Work request:
Write out every line below that contains "without".

%%

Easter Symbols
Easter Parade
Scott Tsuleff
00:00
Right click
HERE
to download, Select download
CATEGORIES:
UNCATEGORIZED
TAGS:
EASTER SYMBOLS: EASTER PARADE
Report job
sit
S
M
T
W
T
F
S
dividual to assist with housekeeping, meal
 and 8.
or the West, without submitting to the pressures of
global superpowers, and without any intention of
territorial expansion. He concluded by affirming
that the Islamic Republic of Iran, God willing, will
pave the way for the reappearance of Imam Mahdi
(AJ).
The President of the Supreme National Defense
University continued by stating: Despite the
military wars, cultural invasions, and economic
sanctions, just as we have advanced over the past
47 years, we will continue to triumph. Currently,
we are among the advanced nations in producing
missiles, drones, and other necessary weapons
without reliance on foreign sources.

%%
%%

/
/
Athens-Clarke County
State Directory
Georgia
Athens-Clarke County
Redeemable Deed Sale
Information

%%

Answer to this task:
or the West, without submitting to the pressures of
global superpowers, and without any intention of
without reliance on foreign sources.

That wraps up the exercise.